Solar PV farms: These are large-scale installations of solar panels that use photovoltaic technology to generate electricity from sunlight.
Concentrated solar thermal plants: These plants use mirrors or lenses to concentrate sunlight onto a receiver, which heats a fluid to produce steam that drives a turbine to generate electricity.
Wind energy farms: These are large-scale installations of wind turbines that convert the kinetic energy of wind into electrical energy.
Biogas plants: These plants use organic matter such as agricultural waste, food waste, or sewage to produce biogas, which can be burned to generate electricity or used as a fuel for transportation.
A 1.5 kW solar panel, working at full capacity for 5 hours, will produce 1.5 kW x 5 hours = 7.5 kWh (kilowatt-hours) of electrical energy.
1 watt-hour (Wh) = 3600 joules (J)
7500 Wh = 7500 x 3600 J = 27,000,000 J (27 million joules)
The power output of a wind turbine is given by:
P = (1/2) x (air density) x (blade area) x (wind velocity)^3 x (power coefficient)
where blade area = π x (blade length)^2, and power coefficient is a dimensionless efficiency factor that depends on the design of the turbine.

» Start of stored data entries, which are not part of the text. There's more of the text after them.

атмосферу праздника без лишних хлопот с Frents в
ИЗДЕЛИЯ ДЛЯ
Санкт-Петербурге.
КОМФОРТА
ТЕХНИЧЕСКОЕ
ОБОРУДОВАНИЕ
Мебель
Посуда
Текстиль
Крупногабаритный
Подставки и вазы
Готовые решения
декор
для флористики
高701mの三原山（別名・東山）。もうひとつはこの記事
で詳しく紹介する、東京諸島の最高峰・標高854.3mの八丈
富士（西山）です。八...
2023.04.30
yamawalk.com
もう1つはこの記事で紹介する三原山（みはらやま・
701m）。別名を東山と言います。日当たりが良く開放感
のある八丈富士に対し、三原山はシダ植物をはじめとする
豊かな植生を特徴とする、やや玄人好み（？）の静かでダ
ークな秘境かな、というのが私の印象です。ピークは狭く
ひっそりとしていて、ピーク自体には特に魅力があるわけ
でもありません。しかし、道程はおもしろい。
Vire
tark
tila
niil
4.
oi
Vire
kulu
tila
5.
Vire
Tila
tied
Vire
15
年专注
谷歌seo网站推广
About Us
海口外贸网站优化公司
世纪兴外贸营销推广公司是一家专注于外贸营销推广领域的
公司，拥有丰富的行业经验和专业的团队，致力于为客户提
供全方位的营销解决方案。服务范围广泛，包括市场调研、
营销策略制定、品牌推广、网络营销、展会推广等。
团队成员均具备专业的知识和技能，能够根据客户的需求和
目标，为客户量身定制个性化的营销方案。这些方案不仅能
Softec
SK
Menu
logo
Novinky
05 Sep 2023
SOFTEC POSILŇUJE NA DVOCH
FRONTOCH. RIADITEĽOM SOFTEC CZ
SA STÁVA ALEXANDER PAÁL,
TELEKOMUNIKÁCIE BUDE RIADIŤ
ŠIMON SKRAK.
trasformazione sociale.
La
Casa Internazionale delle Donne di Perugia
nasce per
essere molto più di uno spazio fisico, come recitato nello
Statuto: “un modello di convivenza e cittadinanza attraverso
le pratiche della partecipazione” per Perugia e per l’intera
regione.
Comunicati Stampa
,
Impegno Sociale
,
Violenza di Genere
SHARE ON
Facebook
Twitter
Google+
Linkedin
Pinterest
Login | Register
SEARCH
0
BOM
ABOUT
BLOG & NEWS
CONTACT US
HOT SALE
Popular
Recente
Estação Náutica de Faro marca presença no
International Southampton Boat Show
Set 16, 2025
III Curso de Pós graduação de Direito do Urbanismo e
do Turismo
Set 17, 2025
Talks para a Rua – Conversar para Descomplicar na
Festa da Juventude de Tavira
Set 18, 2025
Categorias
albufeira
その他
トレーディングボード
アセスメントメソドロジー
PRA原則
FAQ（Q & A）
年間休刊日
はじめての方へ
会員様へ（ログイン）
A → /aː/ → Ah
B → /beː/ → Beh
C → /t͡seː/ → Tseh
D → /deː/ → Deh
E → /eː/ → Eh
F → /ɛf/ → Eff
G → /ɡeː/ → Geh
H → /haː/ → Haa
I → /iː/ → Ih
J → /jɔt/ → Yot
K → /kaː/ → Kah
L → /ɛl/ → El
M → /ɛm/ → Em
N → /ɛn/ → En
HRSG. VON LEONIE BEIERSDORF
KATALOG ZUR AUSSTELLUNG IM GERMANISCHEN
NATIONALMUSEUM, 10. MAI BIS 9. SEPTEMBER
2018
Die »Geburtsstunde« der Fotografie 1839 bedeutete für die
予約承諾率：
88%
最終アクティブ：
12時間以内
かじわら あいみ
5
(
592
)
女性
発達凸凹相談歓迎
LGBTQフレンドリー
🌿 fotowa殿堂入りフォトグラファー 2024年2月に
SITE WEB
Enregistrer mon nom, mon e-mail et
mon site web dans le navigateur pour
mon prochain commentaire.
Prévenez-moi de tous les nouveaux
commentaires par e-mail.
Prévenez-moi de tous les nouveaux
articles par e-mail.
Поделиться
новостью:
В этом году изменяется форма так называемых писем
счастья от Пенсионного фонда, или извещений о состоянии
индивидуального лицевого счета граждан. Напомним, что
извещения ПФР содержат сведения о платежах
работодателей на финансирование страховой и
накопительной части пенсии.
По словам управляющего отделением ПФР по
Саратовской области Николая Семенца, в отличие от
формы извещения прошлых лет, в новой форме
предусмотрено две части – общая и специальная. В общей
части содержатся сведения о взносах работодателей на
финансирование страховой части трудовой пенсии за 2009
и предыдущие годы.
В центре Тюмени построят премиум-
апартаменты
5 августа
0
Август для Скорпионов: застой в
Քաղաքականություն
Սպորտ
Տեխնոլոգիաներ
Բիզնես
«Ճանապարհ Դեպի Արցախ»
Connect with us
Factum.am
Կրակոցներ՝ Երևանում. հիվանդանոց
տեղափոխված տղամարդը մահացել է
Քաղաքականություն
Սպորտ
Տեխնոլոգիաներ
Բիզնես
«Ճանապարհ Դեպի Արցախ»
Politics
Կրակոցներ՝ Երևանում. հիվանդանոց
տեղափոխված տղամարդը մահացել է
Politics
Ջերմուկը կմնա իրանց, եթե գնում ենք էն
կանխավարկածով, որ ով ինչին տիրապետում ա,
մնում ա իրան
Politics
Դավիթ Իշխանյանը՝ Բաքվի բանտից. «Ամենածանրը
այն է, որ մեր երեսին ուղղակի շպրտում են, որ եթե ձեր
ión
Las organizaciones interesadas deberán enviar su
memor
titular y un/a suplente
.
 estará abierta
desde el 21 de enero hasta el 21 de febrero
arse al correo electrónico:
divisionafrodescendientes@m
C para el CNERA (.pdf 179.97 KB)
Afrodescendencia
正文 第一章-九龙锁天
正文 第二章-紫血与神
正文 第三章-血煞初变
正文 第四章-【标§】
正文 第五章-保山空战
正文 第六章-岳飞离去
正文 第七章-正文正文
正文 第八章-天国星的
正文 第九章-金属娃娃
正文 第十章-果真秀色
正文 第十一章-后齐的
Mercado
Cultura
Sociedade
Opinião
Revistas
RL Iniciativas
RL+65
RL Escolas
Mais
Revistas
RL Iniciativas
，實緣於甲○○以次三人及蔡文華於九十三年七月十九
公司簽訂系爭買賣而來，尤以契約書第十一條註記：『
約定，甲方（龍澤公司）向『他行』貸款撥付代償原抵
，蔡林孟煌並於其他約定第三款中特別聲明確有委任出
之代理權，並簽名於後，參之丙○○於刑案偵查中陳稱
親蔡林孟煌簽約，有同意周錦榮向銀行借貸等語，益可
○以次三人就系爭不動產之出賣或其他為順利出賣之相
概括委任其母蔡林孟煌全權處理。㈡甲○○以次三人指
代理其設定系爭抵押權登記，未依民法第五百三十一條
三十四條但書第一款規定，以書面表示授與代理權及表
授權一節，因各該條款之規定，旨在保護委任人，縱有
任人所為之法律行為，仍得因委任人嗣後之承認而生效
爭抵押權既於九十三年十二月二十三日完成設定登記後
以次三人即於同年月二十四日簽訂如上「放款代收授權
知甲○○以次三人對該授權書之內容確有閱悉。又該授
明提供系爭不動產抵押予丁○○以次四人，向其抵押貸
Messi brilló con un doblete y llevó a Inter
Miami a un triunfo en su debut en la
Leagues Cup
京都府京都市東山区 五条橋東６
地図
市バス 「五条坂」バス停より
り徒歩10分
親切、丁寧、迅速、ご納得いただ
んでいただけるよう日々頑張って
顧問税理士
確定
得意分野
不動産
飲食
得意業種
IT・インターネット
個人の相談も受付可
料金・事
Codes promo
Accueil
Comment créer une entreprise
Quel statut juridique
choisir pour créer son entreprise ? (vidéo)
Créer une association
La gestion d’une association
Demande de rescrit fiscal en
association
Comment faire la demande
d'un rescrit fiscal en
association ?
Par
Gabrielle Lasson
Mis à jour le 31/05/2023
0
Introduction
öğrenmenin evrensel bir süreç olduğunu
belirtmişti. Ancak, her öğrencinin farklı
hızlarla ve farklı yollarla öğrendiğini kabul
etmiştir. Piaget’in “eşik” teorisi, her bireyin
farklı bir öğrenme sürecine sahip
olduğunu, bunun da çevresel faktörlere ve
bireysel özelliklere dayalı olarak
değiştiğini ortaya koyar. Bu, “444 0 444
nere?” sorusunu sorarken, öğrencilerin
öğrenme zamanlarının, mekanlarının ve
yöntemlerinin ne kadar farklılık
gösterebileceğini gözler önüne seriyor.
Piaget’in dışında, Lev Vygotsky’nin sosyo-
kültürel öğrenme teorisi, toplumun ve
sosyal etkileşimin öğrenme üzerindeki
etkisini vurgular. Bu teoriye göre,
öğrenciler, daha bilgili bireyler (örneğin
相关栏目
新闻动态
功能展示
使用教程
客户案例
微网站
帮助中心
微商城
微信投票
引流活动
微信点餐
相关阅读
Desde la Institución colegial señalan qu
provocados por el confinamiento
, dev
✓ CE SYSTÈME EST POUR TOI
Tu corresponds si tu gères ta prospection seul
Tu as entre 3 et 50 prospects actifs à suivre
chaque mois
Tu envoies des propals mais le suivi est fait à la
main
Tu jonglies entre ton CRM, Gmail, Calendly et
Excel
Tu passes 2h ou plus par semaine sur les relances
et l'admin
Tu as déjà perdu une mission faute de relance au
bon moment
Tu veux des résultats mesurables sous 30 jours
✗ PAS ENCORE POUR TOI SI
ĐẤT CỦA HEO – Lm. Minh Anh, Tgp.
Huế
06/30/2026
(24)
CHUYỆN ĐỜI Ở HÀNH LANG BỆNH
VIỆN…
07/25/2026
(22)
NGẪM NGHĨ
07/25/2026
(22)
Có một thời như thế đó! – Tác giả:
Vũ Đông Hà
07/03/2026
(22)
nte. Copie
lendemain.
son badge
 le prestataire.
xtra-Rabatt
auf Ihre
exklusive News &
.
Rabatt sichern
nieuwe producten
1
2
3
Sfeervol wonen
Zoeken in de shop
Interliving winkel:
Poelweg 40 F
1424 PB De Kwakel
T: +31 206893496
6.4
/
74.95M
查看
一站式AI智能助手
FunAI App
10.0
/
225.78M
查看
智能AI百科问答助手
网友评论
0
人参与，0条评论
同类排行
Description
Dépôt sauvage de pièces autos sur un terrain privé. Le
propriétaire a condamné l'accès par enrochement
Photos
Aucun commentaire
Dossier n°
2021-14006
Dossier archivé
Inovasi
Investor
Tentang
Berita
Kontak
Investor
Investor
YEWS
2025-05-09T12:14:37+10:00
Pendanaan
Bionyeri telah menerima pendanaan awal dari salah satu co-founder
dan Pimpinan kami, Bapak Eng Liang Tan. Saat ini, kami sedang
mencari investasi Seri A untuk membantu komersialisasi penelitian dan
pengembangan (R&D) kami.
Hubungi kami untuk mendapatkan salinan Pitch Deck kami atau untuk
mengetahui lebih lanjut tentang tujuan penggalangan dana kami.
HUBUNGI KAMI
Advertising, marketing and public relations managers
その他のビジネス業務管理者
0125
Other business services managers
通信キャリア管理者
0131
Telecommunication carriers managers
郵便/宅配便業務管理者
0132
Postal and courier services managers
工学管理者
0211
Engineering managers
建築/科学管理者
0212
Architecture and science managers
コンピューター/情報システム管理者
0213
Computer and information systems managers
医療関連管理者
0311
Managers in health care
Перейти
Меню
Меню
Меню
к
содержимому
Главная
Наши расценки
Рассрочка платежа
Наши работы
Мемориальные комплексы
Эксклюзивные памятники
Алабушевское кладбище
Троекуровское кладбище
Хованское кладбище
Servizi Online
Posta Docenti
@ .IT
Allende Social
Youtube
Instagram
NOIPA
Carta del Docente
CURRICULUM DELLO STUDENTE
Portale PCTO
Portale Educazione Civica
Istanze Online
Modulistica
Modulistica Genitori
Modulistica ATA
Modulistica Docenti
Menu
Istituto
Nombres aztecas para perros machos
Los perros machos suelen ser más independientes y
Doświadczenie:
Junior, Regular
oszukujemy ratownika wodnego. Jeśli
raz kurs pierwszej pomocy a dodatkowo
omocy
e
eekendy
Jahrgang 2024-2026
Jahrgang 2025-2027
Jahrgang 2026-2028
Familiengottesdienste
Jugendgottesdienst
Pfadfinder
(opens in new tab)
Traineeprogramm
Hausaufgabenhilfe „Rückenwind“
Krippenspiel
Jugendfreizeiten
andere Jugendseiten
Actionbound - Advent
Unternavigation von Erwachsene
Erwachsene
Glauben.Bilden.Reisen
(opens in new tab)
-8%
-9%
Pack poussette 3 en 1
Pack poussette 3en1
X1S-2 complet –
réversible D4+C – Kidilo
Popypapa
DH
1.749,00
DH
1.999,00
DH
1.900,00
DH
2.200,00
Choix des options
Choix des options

To produce 3.8 MW of electrical power, we have:
3.8 MW = 3,800 kW = 3,800,000 W
Assuming the electrical, gear, and generator efficiencies are all independent and multiply together, the total efficiency is 0.93 x 0.91 x 0.95 = 0.797
So, the mechanical power output of the turbine must be:
P_mech = P_elec / efficiency = 3,800,000 W / 0.797 = 4,769,064 W
Plugging in the given values and solving for wind velocity:
4,769,064 W = (1/2) x 1.17 kg/m³ x π x (49 m)^2 x (wind velocity)^3 x 0.46
wind velocity = (4,769,064 W / (0.5 x 1.17 kg/m³ x π x (49 m)^2 x 0.46))^(1/3) ≈ 5.8 m/s
Therefore, an average wind velocity of approximately 5.8 m/s is required to produce 3.8 MW of electrical power with the given wind turbine specifications.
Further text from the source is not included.